__TASK DIRECTIONS__
Copy each of the following entries back without change.

(Stored data entries)
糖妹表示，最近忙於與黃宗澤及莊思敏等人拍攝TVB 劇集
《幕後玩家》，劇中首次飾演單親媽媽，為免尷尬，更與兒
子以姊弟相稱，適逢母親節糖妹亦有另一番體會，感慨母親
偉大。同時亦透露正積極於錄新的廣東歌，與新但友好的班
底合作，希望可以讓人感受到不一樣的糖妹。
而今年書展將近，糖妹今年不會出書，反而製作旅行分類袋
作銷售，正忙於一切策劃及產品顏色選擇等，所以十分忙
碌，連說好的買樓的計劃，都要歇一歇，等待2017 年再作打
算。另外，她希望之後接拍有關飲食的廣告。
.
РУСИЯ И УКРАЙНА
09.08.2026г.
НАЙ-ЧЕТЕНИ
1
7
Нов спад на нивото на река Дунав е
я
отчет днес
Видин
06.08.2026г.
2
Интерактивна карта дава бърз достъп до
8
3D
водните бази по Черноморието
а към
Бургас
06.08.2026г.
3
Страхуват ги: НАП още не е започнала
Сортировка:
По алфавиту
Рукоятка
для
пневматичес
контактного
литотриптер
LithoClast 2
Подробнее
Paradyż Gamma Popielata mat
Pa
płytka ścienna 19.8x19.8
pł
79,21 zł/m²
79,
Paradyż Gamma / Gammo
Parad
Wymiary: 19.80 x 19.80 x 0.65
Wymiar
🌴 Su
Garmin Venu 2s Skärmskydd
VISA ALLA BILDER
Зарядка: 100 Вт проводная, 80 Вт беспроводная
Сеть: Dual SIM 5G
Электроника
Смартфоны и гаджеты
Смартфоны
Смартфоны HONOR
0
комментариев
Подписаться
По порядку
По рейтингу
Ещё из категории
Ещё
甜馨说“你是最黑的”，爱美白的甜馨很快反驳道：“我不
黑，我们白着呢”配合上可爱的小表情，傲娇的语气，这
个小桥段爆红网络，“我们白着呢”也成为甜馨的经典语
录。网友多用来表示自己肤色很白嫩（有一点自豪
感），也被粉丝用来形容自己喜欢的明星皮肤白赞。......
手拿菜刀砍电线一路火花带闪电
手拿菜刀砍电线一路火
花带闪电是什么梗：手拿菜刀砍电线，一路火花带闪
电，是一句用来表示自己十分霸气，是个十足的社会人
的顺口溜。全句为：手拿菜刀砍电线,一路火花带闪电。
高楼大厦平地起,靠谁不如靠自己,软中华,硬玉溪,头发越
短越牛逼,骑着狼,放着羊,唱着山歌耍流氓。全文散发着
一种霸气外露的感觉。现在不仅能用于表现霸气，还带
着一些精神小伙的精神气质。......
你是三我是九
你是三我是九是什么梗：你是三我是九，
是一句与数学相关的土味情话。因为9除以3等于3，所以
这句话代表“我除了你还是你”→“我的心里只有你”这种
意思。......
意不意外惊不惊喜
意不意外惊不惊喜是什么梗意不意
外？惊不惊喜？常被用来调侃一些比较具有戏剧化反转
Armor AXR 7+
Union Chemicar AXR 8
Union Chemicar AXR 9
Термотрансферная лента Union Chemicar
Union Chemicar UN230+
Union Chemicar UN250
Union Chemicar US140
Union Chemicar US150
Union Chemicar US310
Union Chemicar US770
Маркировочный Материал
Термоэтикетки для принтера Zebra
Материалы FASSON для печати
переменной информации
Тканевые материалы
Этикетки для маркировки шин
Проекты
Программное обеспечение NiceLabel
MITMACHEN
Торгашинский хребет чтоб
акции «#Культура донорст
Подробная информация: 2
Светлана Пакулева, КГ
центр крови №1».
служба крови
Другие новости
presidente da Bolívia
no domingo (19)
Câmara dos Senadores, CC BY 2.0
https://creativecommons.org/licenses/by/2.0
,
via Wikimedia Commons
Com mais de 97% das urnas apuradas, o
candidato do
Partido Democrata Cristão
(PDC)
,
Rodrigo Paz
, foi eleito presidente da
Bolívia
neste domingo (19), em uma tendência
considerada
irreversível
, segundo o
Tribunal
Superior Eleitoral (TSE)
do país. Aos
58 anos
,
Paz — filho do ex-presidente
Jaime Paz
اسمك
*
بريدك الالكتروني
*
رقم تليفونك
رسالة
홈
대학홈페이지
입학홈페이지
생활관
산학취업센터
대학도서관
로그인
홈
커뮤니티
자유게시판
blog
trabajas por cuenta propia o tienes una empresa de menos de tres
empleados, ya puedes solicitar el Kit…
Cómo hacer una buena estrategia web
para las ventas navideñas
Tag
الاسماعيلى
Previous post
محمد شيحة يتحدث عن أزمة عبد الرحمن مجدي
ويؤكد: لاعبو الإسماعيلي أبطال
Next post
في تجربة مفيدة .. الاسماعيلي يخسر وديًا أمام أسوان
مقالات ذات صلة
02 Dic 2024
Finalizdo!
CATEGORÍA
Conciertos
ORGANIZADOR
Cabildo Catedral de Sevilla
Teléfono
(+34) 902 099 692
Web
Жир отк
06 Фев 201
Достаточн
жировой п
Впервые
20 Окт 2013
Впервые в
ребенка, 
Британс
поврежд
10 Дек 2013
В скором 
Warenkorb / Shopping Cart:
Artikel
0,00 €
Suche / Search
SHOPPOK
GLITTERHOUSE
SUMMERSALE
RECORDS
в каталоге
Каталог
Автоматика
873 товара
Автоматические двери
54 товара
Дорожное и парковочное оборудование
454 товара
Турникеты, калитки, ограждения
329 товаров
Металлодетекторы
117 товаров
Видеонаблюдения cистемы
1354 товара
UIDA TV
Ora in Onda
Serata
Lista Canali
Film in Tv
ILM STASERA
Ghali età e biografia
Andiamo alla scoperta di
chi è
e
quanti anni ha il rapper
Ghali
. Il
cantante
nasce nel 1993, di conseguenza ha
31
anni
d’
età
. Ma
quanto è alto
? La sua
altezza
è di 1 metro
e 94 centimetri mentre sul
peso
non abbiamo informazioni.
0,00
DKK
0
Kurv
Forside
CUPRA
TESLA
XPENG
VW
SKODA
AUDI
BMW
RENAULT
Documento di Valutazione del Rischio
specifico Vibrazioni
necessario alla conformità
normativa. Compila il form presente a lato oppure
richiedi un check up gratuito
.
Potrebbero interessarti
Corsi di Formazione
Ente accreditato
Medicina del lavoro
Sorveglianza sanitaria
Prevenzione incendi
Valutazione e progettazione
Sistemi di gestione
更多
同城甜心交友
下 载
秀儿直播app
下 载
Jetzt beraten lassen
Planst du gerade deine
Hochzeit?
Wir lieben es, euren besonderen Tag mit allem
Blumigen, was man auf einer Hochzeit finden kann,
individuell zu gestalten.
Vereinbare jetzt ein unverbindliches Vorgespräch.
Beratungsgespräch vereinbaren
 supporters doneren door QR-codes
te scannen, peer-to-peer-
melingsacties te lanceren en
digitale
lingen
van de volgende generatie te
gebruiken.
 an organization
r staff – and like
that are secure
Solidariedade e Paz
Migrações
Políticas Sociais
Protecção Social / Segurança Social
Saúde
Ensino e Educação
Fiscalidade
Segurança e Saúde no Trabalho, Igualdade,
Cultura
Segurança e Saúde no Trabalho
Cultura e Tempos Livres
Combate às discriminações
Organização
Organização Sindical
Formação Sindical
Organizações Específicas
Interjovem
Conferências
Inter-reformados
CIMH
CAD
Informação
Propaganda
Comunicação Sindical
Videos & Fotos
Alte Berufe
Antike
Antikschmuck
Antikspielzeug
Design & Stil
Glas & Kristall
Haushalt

__TASK SOLUTION__
糖妹表示，最近忙於與黃宗澤及莊思敏等人拍攝TVB 劇集
《幕後玩家》，劇中首次飾演單親媽媽，為免尷尬，更與兒
子以姊弟相稱，適逢母親節糖妹亦有另一番體會，感慨母親
偉大。同時亦透露正積極於錄新的廣東歌，與新但友好的班
底合作，希望可以讓人感受到不一樣的糖妹。
而今年書展將近，糖妹今年不會出書，反而製作旅行分類袋
作銷售，正忙於一切策劃及產品顏色選擇等，所以十分忙
碌，連說好的買樓的計劃，都要歇一歇，等待2017 年再作打
算。另外，她希望之後接拍有關飲食的廣告。
.
РУСИЯ И УКРАЙНА
09.08.2026г.
НАЙ-ЧЕТЕНИ
1
7
Нов спад на нивото на река Дунав е
я
отчет днес
Видин
06.08.2026г.
2
Интерактивна карта дава бърз достъп до
8
3D
водните бази по Черноморието
а към
Бургас
06.08.2026г.
3
Страхуват ги: НАП още не е започнала
Сортировка:
По алфавиту
Рукоятка
для
пневматичес
контактного
литотриптер
LithoClast 2
Подробнее
Paradyż Gamma Popielata mat
Pa
płytka ścienna 19.8x19.8
pł
79,21 zł/m²
79,
Paradyż Gamma / Gammo
Parad
Wymiary: 19.80 x 19.80 x 0.65
Wymiar
🌴 Su
Garmin Venu 2s Skärmskydd
VISA ALLA BILDER
Зарядка: 100 Вт проводная, 80 Вт беспроводная
Сеть: Dual SIM 5G
Электроника
Смартфоны и гаджеты
Смартфоны
Смартфоны HONOR
0
комментариев
Подписаться
По порядку
По рейтингу
Ещё из категории
Ещё
甜馨说“你是最黑的”，爱美白的甜馨很快反驳道：“我不
黑，我们白着呢”配合上可爱的小表情，傲娇的语气，这
个小桥段爆红网络，“我们白着呢”也成为甜馨的经典语
录。网友多用来表示自己肤色很白嫩（有一点自豪
感），也被粉丝用来形容自己喜欢的明星皮肤白赞。......
手拿菜刀砍电线一路火花带闪电
手拿菜刀砍电线一路火
花带闪电是什么梗：手拿菜刀砍电线，一路火花带闪
电，是一句用来表示自己十分霸气，是个十足的社会人
的顺口溜。全句为：手拿菜刀砍电线,一路火花带闪电。
高楼大厦平地起,靠谁不如靠自己,软中华,硬玉溪,头发越
短越牛逼,骑着狼,放着羊,唱着山歌耍流氓。全文散发着
一种霸气外露的感觉。现在不仅能用于表现霸气，还带
着一些精神小伙的精神气质。......
你是三我是九
你是三我是九是什么梗：你是三我是九，
是一句与数学相关的土味情话。因为9除以3等于3，所以
这句话代表“我除了你还是你”→“我的心里只有你”这种
意思。......
意不意外惊不惊喜
意不意外惊不惊喜是什么梗意不意
外？惊不惊喜？常被用来调侃一些比较具有戏剧化反转
Armor AXR 7+
Union Chemicar AXR 8
Union Chemicar AXR 9
Термотрансферная лента Union Chemicar
Union Chemicar UN230+
Union Chemicar UN250
Union Chemicar US140
Union Chemicar US150
Union Chemicar US310
Union Chemicar US770
Маркировочный Материал
Термоэтикетки для принтера Zebra
Материалы FASSON для печати
переменной информации
Тканевые материалы
Этикетки для маркировки шин
Проекты
Программное обеспечение NiceLabel
MITMACHEN
Торгашинский хребет чтоб
акции «#Культура донорст
Подробная информация: 2
Светлана Пакулева, КГ
центр крови №1».
служба крови
Другие новости
presidente da Bolívia
no domingo (19)
Câmara dos Senadores, CC BY 2.0
https://creativecommons.org/licenses/by/2.0
,
via Wikimedia Commons
Com mais de 97% das urnas apuradas, o
candidato do
Partido Democrata Cristão
(PDC)
,
Rodrigo Paz
, foi eleito presidente da
Bolívia
neste domingo (19), em uma tendência
considerada
irreversível
, segundo o
Tribunal
Superior Eleitoral (TSE)
do país. Aos
58 anos
,
Paz — filho do ex-presidente
Jaime Paz
اسمك
*
بريدك الالكتروني
*
رقم تليفونك
رسالة
홈
대학홈페이지
입학홈페이지
생활관
산학취업센터
대학도서관
로그인
홈
커뮤니티
자유게시판
blog
trabajas por cuenta propia o tienes una empresa de menos de tres
empleados, ya puedes solicitar el Kit…
Cómo hacer una buena estrategia web
para las ventas navideñas
Tag
الاسماعيلى
Previous post
محمد شيحة يتحدث عن أزمة عبد الرحمن مجدي
ويؤكد: لاعبو الإسماعيلي أبطال
Next post
في تجربة مفيدة .. الاسماعيلي يخسر وديًا أمام أسوان
مقالات ذات صلة
02 Dic 2024
Finalizdo!
CATEGORÍA
Conciertos
ORGANIZADOR
Cabildo Catedral de Sevilla
Teléfono
(+34) 902 099 692
Web
Жир отк
06 Фев 201
Достаточн
жировой п
Впервые
20 Окт 2013
Впервые в
ребенка, 
Британс
поврежд
10 Дек 2013
В скором 
Warenkorb / Shopping Cart:
Artikel
0,00 €
Suche / Search
SHOPPOK
GLITTERHOUSE
SUMMERSALE
RECORDS
в каталоге
Каталог
Автоматика
873 товара
Автоматические двери
54 товара
Дорожное и парковочное оборудование
454 товара
Турникеты, калитки, ограждения
329 товаров
Металлодетекторы
117 товаров
Видеонаблюдения cистемы
1354 товара
UIDA TV
Ora in Onda
Serata
Lista Canali
Film in Tv
ILM STASERA
Ghali età e biografia
Andiamo alla scoperta di
chi è
e
quanti anni ha il rapper
Ghali
. Il
cantante
nasce nel 1993, di conseguenza ha
31
anni
d’
età
. Ma
quanto è alto
? La sua
altezza
è di 1 metro
e 94 centimetri mentre sul
peso
non abbiamo informazioni.
0,00
DKK
0
Kurv
Forside
CUPRA
TESLA
XPENG
VW
SKODA
AUDI
BMW
RENAULT
Documento di Valutazione del Rischio
specifico Vibrazioni
necessario alla conformità
normativa. Compila il form presente a lato oppure
richiedi un check up gratuito
.
Potrebbero interessarti
Corsi di Formazione
Ente accreditato
Medicina del lavoro
Sorveglianza sanitaria
Prevenzione incendi
Valutazione e progettazione
Sistemi di gestione
更多
同城甜心交友
下 载
秀儿直播app
下 载
Jetzt beraten lassen
Planst du gerade deine
Hochzeit?
Wir lieben es, euren besonderen Tag mit allem
Blumigen, was man auf einer Hochzeit finden kann,
individuell zu gestalten.
Vereinbare jetzt ein unverbindliches Vorgespräch.
Beratungsgespräch vereinbaren
 supporters doneren door QR-codes
te scannen, peer-to-peer-
melingsacties te lanceren en
digitale
lingen
van de volgende generatie te
gebruiken.
 an organization
r staff – and like
that are secure
Solidariedade e Paz
Migrações
Políticas Sociais
Protecção Social / Segurança Social
Saúde
Ensino e Educação
Fiscalidade
Segurança e Saúde no Trabalho, Igualdade,
Cultura
Segurança e Saúde no Trabalho
Cultura e Tempos Livres
Combate às discriminações
Organização
Organização Sindical
Formação Sindical
Organizações Específicas
Interjovem
Conferências
Inter-reformados
CIMH
CAD
Informação
Propaganda
Comunicação Sindical
Videos & Fotos
Alte Berufe
Antike
Antikschmuck
Antikspielzeug
Design & Stil
Glas & Kristall
Haushalt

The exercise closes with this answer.